LE « US SUGAR DEAL », PROGRAMME ENVIRONEMENTAL MORT-NE

Il est à regretter que ce refus de considérer les dangers qui pèsent sur l’environnement déborde du seul champ sémantique. Actuellement, le gouvernement et les législateurs floridiens essaient d’enterrer le « US Sugar Land Deal ». L’idée de ce programme est de racheter à l’entreprise sucrière US Sugar des terrains au sud du lac Okeechobee, le second plus grand des Etats-Unis, pour y construire des centres d’épuration. Pour le moment, l’eau du lac est détournée vers l’est et l’ouest – d’où des crues-  à cause d’exploitations agricoles qui empêchent son écoulement naturel vers le sud – d’où un assèchement. Or, plus au sud se trouve le  parc naturel des Everglades, dont l’écosystème unique lui a valu d’être classé au patrimoine mondial de l’Unesco en 1993. Chaque année le parc accueille environ un million de visiteurs.

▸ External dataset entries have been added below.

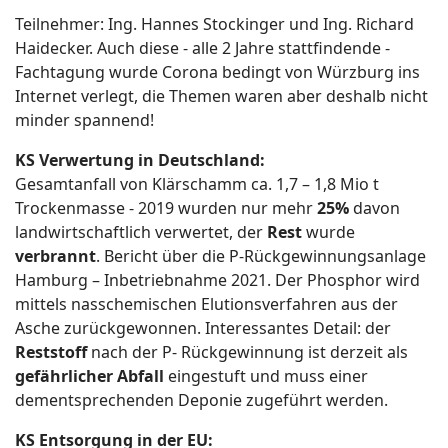
Teilnehmer: Ing. Hannes Stockinger und Ing. Richard
Haidecker. Auch diese - alle 2 Jahre stattfindende -
Fachtagung wurde Corona bedingt von Würzburg ins
Internet verlegt, die Themen waren aber deshalb nicht
minder spannend!
KS Verwertung in Deutschland:
Gesamtanfall von Klärschamm ca. 1,7 – 1,8 Mio t
Trockenmasse - 2019 wurden nur mehr
25%
davon
landwirtschaftlich verwertet, der
Rest
wurde
verbrannt
. Bericht über die P-Rückgewinnungsanlage
Hamburg – Inbetriebnahme 2021. Der Phosphor wird
mittels nasschemischen Elutionsverfahren aus der
Asche zurückgewonnen. Interessantes Detail: der
Reststoff
nach der P- Rückgewinnung ist derzeit als
gefährlicher
Abfall
eingestuft und muss einer
dementsprechenden Deponie zugeführt werden.
KS Entsorgung in der EU:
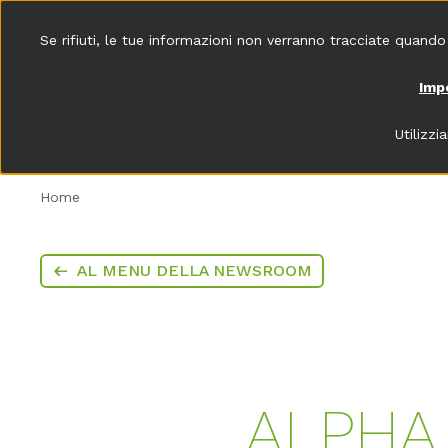
Applicazioni
Prodotti
Industrie
Newsroom
Chi siamo
Se rifiuti, le tue informazioni non verranno tracciate quando
Imp
Utilizzi
Home
AL MENU DELLA NEWSROOM
ALPHA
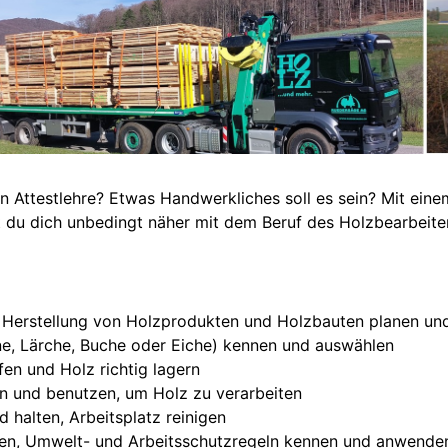
 Attestlehre? Etwas Handwerkliches soll es sein? Mit einem
t du dich unbedingt näher mit dem Beruf des Holzbearbeite
 Herstellung von Holzprodukten und Holzbauten planen und
nne, Lärche, Buche oder Eiche) kennen und auswählen
en und Holz richtig lagern
 und benutzen, um Holz zu verarbeiten
halten, Arbeitsplatz reinigen
ellen, Umwelt- und Arbeitsschutzregeln kennen und anwende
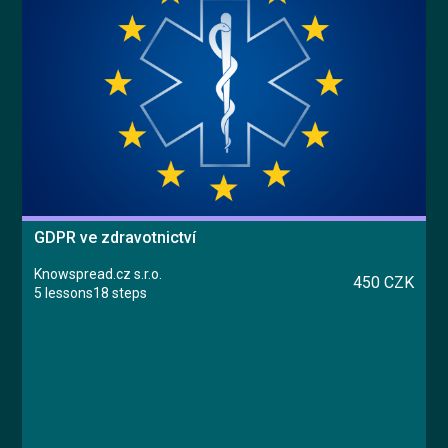
GDPR ve zdravotnictví
Knowspread.cz s.r.o.
450 CZK
5 lessons
18 steps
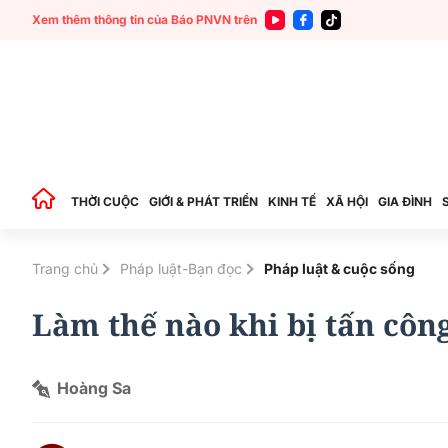
Xem thêm thông tin của Báo PNVN trên
THỜI CUỘC
GIỚI & PHÁT TRIỂN
KINH TẾ
XÃ HỘI
GIA ĐÌNH
Trang chủ
Pháp luật-Bạn đọc
Pháp luật & cuộc sống
Làm thế nào khi bị tấn côn
Hoàng Sa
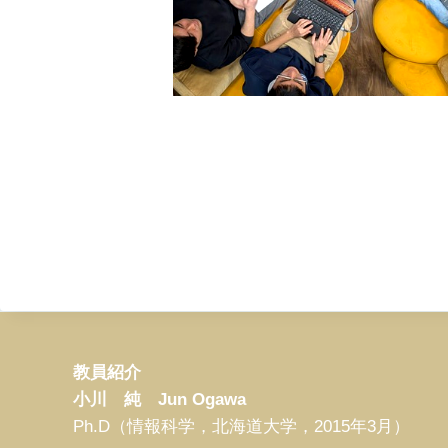
教員紹介
小川 純 Jun Ogawa
Ph.D（情報科学，北海道大学，2015年3月）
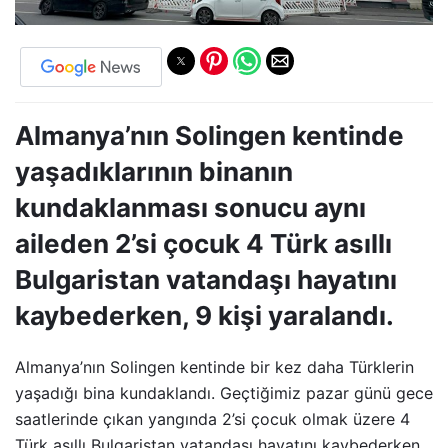
Almanya’nın Solingen kentinde
yaşadıklarının binanın
kundaklanması sonucu aynı
aileden 2’si çocuk 4 Türk asıllı
Bulgaristan vatandaşı hayatını
kaybederken, 9 kişi yaralandı.
Almanya’nın Solingen kentinde bir kez daha Türklerin
yaşadığı bina kundaklandı. Geçtiğimiz pazar günü gece
saatlerinde çıkan yangında 2’si çocuk olmak üzere 4
Türk asıllı Bulgaristan vatandaşı hayatını kaybederken,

Le lac Okeechobee est pollué, et son écoulement qu’ont modifié urbanisation et agriculture intensive menace la faune et la flore de toutes les rivières qui y prennent leur source. En dirigeant ses eaux vers le sud, comme c’était auparavant le cas, l’Etat pourrait construire des centres de dépollution. Une dépollution dont se chargeraient aussi naturellement les plantes d’eau qui séparent Okeechobee des Everglades.

En 2009, une première version du US Sugar Deal, établie par le gouvernement du républicain Charlie Crist prévoyait l’acquisition de 187 000 acres de terrain pour presque deux milliards de dollars. De difficultés financières en opposition des lobbys industriels, la Floride a dû revoir ses  ambitions à la baisse. C’est finalement à une transaction d’un montant de plus de 190 millions de dollars pour 28 000 acres de terres qui semblait se profiler. L’option d’achat pour cette transaction expire en octobre 2015.

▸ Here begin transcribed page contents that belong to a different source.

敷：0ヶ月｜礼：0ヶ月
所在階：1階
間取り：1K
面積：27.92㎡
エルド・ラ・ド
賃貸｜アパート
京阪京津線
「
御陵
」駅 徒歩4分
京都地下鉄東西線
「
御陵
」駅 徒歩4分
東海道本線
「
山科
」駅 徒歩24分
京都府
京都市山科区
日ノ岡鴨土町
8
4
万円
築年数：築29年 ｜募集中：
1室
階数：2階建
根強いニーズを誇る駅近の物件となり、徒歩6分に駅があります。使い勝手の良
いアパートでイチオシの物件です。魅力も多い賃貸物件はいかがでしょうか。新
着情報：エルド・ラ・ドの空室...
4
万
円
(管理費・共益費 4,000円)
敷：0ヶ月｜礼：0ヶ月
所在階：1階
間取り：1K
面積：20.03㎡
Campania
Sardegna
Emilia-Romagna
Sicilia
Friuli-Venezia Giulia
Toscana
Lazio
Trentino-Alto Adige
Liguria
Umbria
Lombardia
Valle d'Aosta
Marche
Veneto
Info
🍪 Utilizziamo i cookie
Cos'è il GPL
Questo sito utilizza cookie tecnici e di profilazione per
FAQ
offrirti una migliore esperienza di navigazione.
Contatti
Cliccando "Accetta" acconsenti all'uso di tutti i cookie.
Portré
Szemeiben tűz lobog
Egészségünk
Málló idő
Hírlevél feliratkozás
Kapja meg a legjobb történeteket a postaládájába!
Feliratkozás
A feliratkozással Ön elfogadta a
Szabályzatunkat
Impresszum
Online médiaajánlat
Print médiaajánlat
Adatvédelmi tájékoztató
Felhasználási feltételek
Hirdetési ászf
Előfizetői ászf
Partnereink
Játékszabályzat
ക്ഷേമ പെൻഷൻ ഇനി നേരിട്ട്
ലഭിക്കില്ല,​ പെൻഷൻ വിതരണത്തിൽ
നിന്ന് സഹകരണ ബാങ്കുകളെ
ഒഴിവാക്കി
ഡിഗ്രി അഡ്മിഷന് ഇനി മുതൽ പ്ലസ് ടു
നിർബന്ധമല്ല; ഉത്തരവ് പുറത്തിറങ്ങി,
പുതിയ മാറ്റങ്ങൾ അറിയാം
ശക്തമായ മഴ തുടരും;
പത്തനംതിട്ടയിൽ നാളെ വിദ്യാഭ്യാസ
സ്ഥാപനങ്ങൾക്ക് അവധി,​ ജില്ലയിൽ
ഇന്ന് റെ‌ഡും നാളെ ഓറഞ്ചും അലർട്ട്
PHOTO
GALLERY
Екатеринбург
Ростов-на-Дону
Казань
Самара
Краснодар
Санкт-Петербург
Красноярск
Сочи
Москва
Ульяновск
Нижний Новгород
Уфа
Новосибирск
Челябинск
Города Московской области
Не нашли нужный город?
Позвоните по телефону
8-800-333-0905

« BUY THE LAND », UNE REVENDICATION CITOYENNE QUE LE GOUVERNEMENT N’ENTEND PAS

« Buy the Land », tel est donc le slogan des activistes écologistes. Ils l’ont clamé le 7 avril, pour l’anniversaire des Everglades, lorsqu’une petite centaine d’environnementalistes se sont déplacés à Tallahasse, capitale de l’Etat, pour rencontrer sénateurs et représentants – majoritairement républicains – et les convaincre de respecter leur promesse d’achat. S’en est suivi un concert de la star floridienne Jimmy Buffett, au pied du Congrès de Floride, auquel ont assisté un petit millier de personnes.

Le “Everglades Action Day », le 7 avril à Tallahassee. ( Crédit Photo : Cara Capp, de l’Everglade Coalition)

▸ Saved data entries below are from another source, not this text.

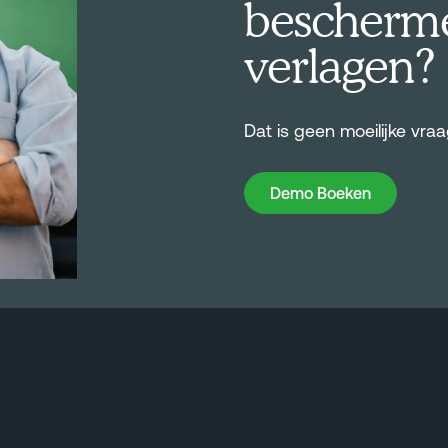
bescherme
verlagen?
Dat is geen moeilijke vra
Demo Boeken
Demo Boeken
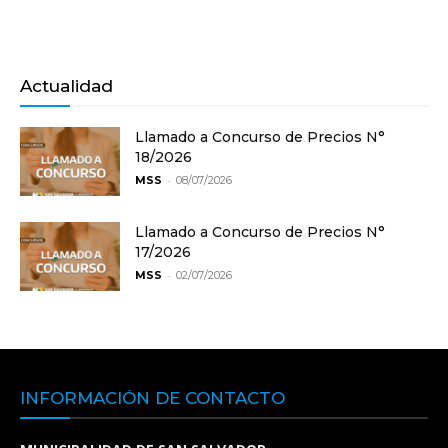
Actualidad
Llamado a Concurso de Precios N°
18/2026
-
MSS
08/07/2026
Llamado a Concurso de Precios N°
17/2026
-
MSS
02/07/2026
INFORMACIÓN DE CONTACTO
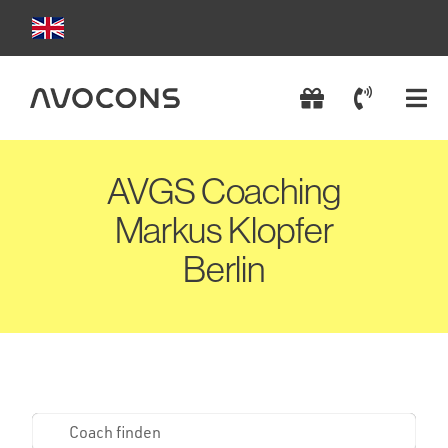
Zum
Inhalt
springen
Tog
Nav
AVGS Coachings
AVGS Coaching
Coach wählen
Markus Klopfer
Berlin
AVGS einlösen
AVGS beantragen
Kontakt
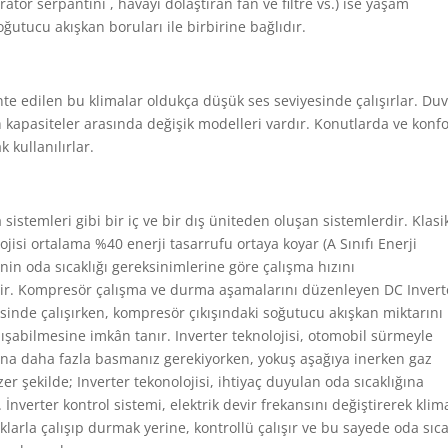
oratör serpantini , havayı dolaştıran fan ve filtre vs.) ise yaşam
soğutucu akışkan boruları ile birbirine bağlıdır.
nte edilen bu klimalar oldukça düşük ses seviyesinde çalışırlar. Du
/h kapasiteler arasında değişik modelleri vardır. Konutlarda ve konf
 kullanılırlar.
a sistemleri gibi bir iç ve bir dış üniteden oluşan sistemlerdir. Klasi
lojisi ortalama %40 enerji tasarrufu ortaya koyar (A Sınıfı Enerji
sinin oda sıcaklığı gereksinimlerine göre çalışma hızını
ir. Kompresör çalışma ve durma aşamalarını düzenleyen DC Invert
esinde çalışırken, kompresör çıkışındaki soğutucu akışkan miktarını
alışabilmesine imkân tanır. Inverter teknolojisi, otomobil sürmeyle
lına daha fazla basmanız gerekiyorken, yokuş aşağıya inerken gaz
 şekilde; Inverter tekonolojisi, ihtiyaç duyulan oda sıcaklığına
r. İnverter kontrol sistemi, elektrik devir frekansını değiştirerek klim
arla çalışıp durmak yerine, kontrollü çalışır ve bu sayede oda sıca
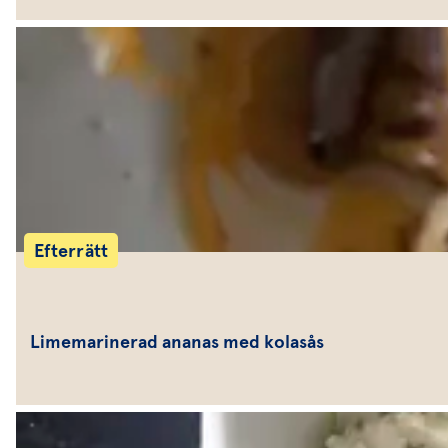
Efterrätt
Limemarinerad ananas med kolasås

D’autres sont allés jeudi 9 avril 2015 à West Palm Beach, au siège du South Florida Water Managment District, agence gouvernementale en charge de la gestion des eaux autour du lac Okeechobee et des Everglades. Lors de la réunion publique des dirigeants du SFWMD, une cinquantaine d’écologistes de différentes associations ont tour à tour pris la parole pour demander l’achat des terres.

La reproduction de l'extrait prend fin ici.